(Stored data entries)
-*-
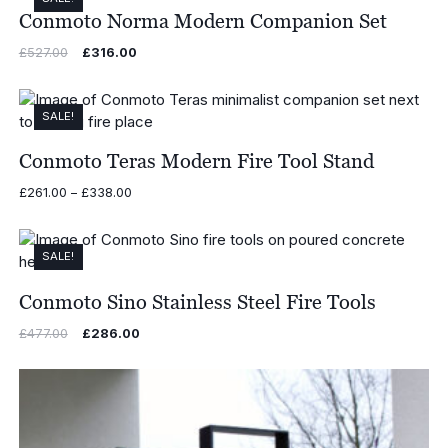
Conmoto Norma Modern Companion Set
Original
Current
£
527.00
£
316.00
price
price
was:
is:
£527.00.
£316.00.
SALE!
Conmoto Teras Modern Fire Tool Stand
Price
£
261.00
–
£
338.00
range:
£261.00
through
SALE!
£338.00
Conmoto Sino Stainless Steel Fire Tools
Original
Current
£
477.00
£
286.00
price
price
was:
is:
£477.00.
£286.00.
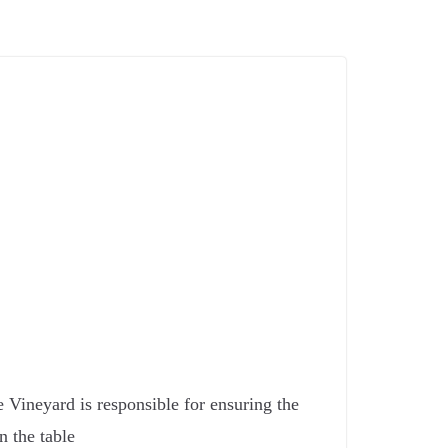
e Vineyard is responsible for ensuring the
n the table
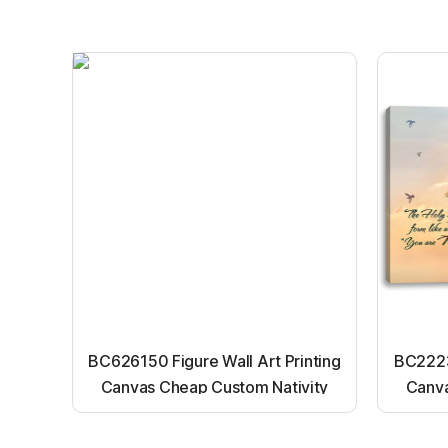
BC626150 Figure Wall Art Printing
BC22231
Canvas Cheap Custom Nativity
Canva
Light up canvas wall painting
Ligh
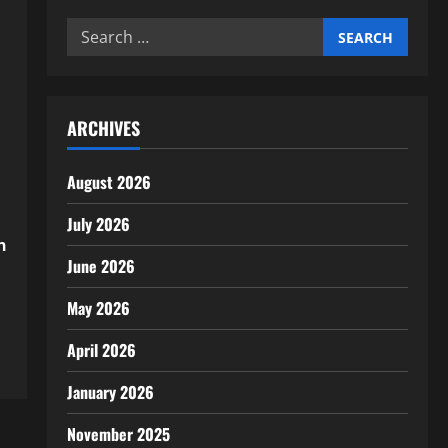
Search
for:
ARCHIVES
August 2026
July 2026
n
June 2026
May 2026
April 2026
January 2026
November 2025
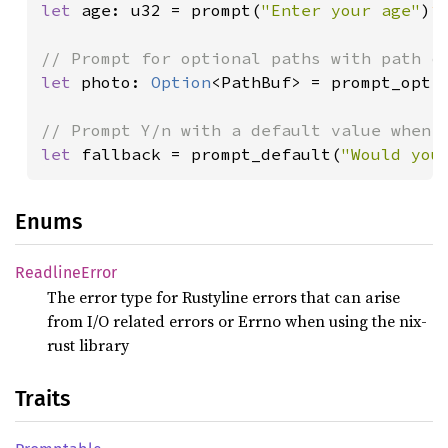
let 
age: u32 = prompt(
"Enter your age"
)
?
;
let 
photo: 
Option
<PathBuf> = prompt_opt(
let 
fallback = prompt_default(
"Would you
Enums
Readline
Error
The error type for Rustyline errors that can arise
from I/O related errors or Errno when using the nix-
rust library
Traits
-*-
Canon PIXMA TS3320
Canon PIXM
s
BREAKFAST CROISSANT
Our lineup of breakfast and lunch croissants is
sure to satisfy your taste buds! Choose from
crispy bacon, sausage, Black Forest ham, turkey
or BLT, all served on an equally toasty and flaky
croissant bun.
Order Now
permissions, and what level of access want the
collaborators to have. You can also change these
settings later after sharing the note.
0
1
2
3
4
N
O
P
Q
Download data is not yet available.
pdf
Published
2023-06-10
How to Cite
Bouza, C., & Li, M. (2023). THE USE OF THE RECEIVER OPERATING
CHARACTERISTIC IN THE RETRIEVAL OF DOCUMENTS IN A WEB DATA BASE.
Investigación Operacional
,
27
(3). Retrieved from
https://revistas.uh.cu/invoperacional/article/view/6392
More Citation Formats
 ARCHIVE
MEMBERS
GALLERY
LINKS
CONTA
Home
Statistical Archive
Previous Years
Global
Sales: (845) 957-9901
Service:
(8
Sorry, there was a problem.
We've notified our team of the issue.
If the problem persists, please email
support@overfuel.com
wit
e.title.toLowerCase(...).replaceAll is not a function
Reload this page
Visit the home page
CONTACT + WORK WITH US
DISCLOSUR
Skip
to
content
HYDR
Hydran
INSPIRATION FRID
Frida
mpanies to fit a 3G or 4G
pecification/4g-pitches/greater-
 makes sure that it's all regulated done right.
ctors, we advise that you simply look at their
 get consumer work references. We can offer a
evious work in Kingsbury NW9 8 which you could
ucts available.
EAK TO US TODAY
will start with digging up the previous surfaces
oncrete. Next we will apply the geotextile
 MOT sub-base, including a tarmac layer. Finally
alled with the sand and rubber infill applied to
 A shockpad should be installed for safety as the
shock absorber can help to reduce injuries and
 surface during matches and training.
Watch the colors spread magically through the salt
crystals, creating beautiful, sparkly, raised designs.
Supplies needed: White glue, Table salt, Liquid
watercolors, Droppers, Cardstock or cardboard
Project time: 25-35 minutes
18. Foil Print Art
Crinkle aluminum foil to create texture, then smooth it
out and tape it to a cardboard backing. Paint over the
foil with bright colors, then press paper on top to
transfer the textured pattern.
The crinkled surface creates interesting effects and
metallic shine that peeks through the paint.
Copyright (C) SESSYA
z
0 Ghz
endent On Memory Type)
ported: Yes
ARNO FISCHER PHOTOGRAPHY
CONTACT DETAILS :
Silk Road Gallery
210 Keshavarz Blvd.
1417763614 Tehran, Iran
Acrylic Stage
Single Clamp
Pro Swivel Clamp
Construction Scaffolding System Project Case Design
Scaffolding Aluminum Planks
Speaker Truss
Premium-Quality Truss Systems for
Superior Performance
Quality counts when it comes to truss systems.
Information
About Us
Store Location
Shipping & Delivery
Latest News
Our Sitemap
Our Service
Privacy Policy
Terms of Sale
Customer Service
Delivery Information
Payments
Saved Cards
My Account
-*-
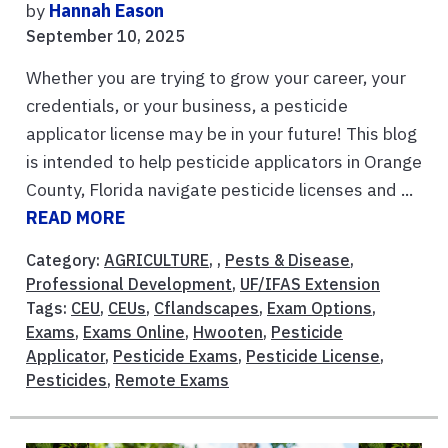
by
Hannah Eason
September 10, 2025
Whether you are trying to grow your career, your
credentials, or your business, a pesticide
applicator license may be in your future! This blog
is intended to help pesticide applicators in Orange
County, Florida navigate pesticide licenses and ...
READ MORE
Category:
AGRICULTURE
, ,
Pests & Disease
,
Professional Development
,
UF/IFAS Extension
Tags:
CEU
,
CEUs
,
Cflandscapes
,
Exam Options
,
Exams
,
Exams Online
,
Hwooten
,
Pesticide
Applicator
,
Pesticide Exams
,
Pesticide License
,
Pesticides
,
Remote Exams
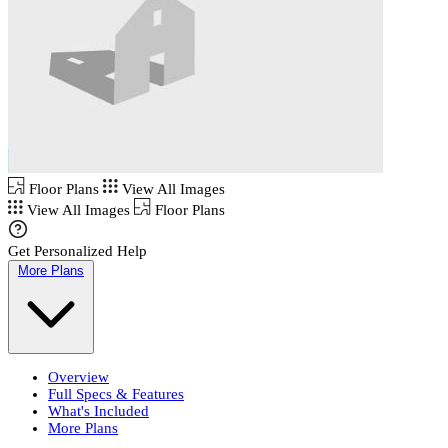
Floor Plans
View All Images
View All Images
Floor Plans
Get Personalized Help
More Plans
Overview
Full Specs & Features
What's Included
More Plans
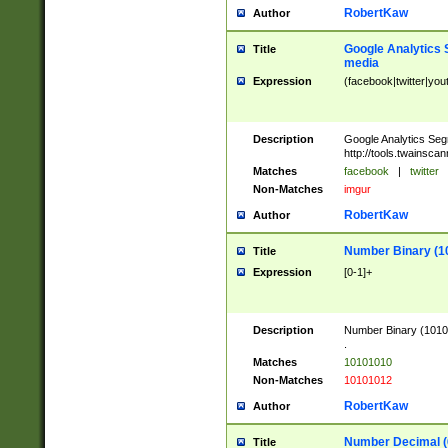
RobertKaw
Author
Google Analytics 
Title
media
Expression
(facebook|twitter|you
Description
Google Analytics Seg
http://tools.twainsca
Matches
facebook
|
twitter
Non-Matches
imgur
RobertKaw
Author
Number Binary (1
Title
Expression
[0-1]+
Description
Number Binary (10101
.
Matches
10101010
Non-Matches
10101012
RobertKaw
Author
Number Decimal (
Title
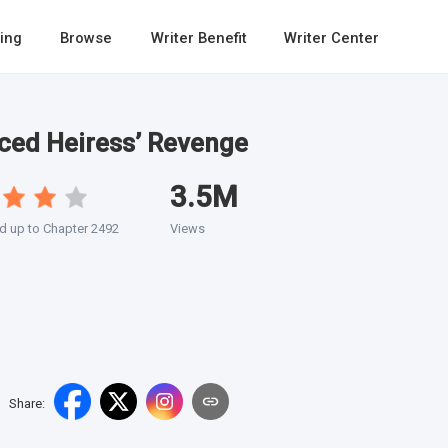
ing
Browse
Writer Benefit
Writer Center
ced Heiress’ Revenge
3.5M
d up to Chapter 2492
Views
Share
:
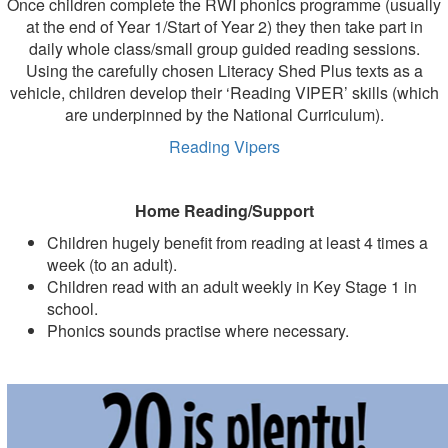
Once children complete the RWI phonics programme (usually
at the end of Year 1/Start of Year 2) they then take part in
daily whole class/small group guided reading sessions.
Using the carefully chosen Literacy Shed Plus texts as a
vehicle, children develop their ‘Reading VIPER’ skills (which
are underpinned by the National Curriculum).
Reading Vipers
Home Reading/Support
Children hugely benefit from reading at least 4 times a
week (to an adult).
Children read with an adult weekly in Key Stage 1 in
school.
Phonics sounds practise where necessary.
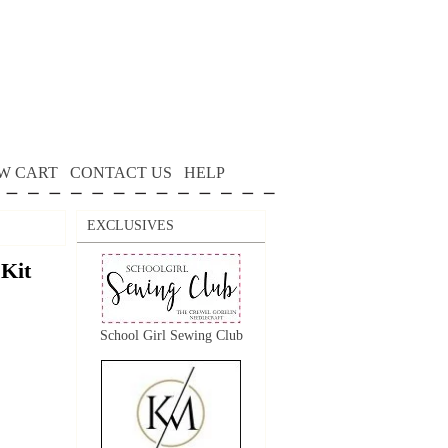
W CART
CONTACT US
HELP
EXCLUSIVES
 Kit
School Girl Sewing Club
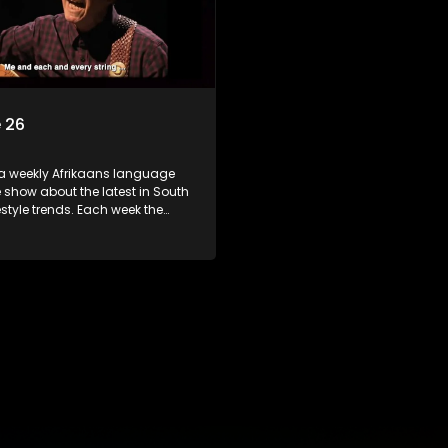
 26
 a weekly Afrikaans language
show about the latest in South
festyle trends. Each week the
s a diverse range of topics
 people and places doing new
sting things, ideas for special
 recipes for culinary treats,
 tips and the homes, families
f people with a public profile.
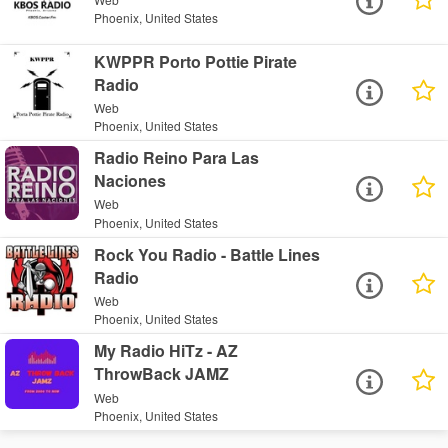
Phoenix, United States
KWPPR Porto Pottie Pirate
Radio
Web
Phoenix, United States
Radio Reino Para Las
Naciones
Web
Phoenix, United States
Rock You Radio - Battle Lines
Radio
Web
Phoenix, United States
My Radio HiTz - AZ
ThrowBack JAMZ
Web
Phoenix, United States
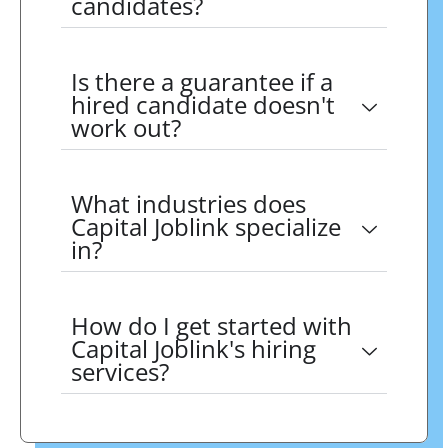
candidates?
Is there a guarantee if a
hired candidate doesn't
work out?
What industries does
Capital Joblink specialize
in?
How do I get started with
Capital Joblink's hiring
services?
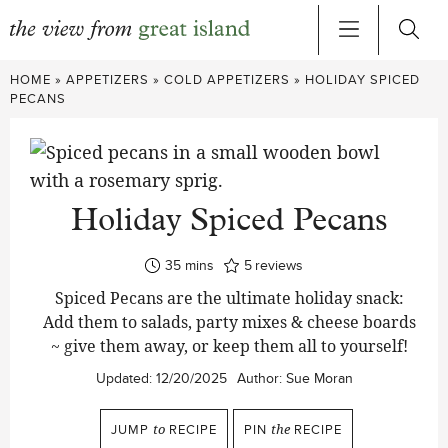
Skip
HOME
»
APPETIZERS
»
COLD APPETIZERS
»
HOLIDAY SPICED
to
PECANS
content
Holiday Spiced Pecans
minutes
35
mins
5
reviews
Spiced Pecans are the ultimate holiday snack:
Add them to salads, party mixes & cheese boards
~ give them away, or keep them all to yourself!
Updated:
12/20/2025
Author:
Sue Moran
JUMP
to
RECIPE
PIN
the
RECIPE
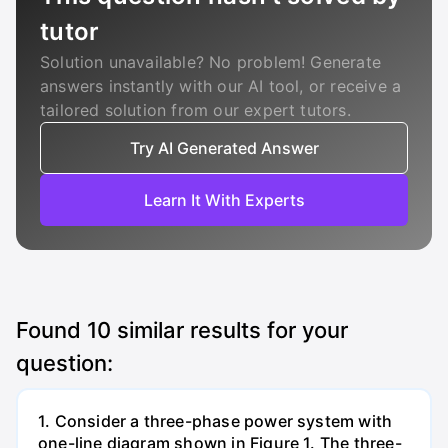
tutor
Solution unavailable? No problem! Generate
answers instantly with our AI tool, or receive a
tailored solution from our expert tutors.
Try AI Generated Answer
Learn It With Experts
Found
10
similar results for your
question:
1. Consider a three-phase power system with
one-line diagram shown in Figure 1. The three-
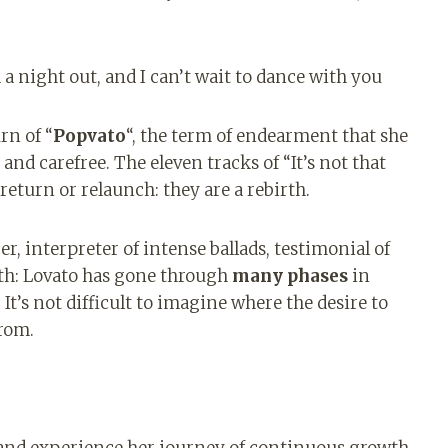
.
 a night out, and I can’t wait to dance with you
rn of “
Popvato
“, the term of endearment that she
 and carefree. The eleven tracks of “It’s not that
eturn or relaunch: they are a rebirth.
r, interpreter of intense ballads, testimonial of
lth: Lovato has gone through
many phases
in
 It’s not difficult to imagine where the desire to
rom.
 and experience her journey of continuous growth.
-*-
AIM OF THE EXERCISE
Within the records above, how many lines include the word "weekly"? Only the number is wanted.

EXERCISE SOLUTION
2